It's always the software when something goes wrong - Embedded.com

It’s always the software when something goes wrong

Everybody blames the software when something goes wrong. Are software engineers just put-upon? Turns out, they deserve it.

Everybody always blames the software. The phones go out? Software glitch. Your clock can't keep up with Daylight Savings Time (as I outlined in an earlier column)? Software needs to be updated. I can't get my PDA to talk to my laptop over the Bluetooth link? Software profiles are to blame.

Pity the poor code developer. It's always his fault. Those hardware designers always seem to get off easy.

Unfortunately, I've run up against yet another problem where the software took the blame. If you're a user of XM Satellite Radio, like I am, you may have received this same e-mail from the company, which states (slightly paraphrased):

“As many of you know, XM customers have experienced service outages or significantly degraded service. We quickly identified the problem and are working hard to return to our normal levels of service. The problem occurred during the loading of software to a critical component of our satellite broadcast system, which resulted in a loss of signal from one of our satellites.”

Is my perception of the software usually being the culprit based on fact, or is it simply the quick and easy response? Keep in mind that I come from a hardware background. Generally, whenever we found an issue in the board design (Note the term “issue.” We never had hardware “problems.”), we simply threw it over the wall and had the software guys write a work-around. That's a free fix, right?

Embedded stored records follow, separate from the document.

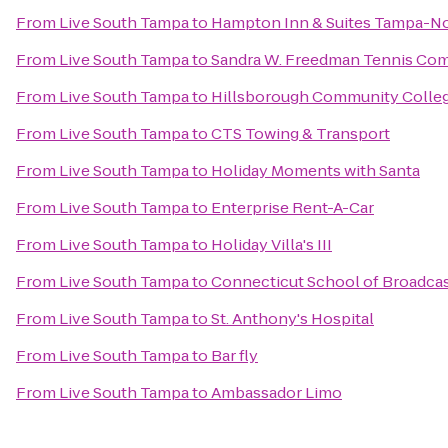
From
Live South Tampa
to
Hampton Inn & Suites Tampa-N
From
Live South Tampa
to
Sandra W. Freedman Tennis Co
From
Live South Tampa
to
Hillsborough Community College
From
Live South Tampa
to
CTS Towing & Transport
From
Live South Tampa
to
Holiday Moments with Santa
From
Live South Tampa
to
Enterprise Rent-A-Car
From
Live South Tampa
to
Holiday Villa's III
From
Live South Tampa
to
Connecticut School of Broadca
From
Live South Tampa
to
St. Anthony's Hospital
From
Live South Tampa
to
Bar fly
From
Live South Tampa
to
Ambassador Limo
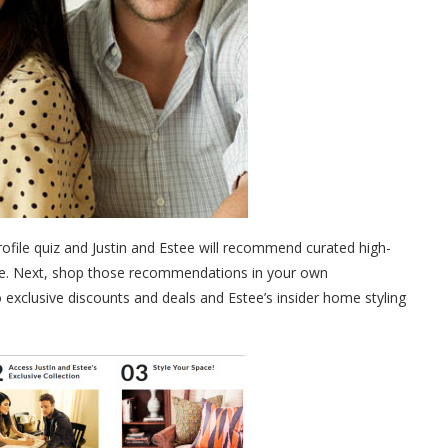
rofile quiz and Justin and Estee will recommend curated high-
ace. Next, shop those recommendations in your own
 exclusive discounts and deals and Estee’s insider home styling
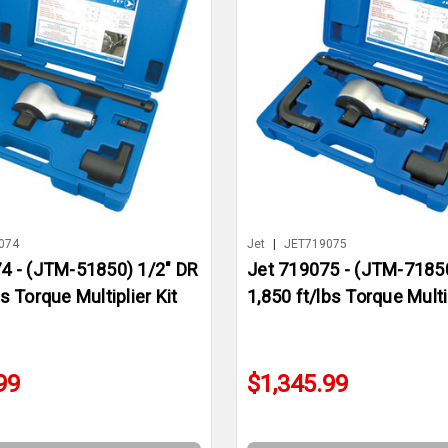
074
Jet
|
JET719075
4 - (JTM-51850) 1/2" DR
Jet 719075 - (JTM-71850
s Torque Multiplier Kit
1,850 ft/lbs Torque Multip
99
$1,345.99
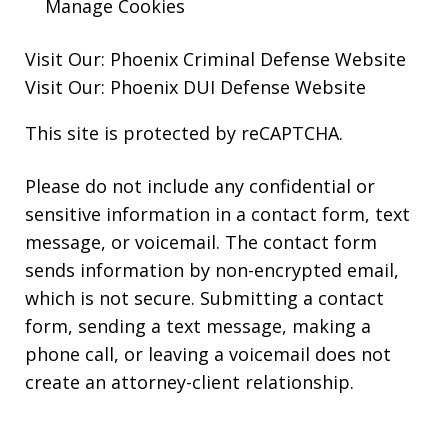
Manage Cookies
Visit Our:
Phoenix Criminal Defense
Website
Visit Our:
Phoenix DUI Defense
Website
This site is protected by reCAPTCHA.
Please do not include any confidential or
sensitive information in a contact form, text
message, or voicemail. The contact form
sends information by non-encrypted email,
which is not secure. Submitting a contact
form, sending a text message, making a
phone call, or leaving a voicemail does not
create an attorney-client relationship.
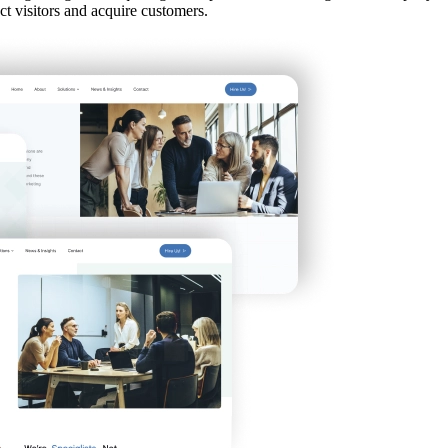
ct visitors and acquire customers.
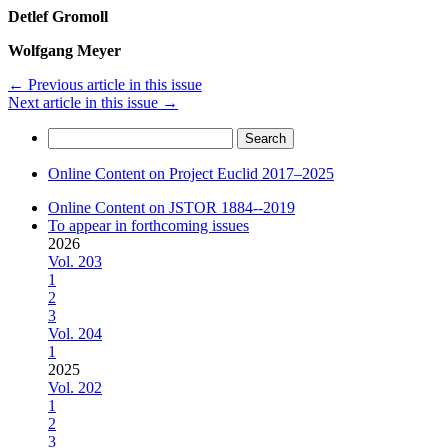
Detlef Gromoll
Wolfgang Meyer
←
Previous article in this issue
Next article in this issue
→
Search
for:
Online Content on Project Euclid 2017–2025
Online Content on JSTOR 1884--2019
To appear in forthcoming issues
2026
Vol. 203
1
2
3
Vol. 204
1
2025
Vol. 202
1
2
3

To get a perspective from someone who makes a living on the “other” side of the wall, I contacted our respected columnist Dan Saks. I asked Dan whether my perception of the software always being at fault was accurate. Much to my surprise (and delight), Dan agreed with my assessment.

In Dan's view, the software has become so complex, that it usually is an issue with the software that causes a problem. Generally, by the time you get your product out in the field, the hardware has been tested, tested, and tested again. You certainly don't want to do a hardware fix after you've released the product to manufacture.

But a software fix (or update) is something that can take place almost any time. That phenomenon is even easier thanks to the increased use of flash memory. If the system is built properly, like most handsets for example, the vendor can ship the product with software that's “almost 100%.” Then they simply send down a fix over the network.

In my eyes, it sounds like cheating. What's your opinion?

Richard Nass is editor in chief of Embedded Systems Design magazine. He can be reached at .

Reader Response


Just once, I'd like to see hardware guys develop a medium complexity 21st century project without the firmware part.

Use transistors, relays, gears, I don't care. Just make something like a cell phone but no microprocessor.

It will be big and expensive guaranteed. That's not the purpose of the test.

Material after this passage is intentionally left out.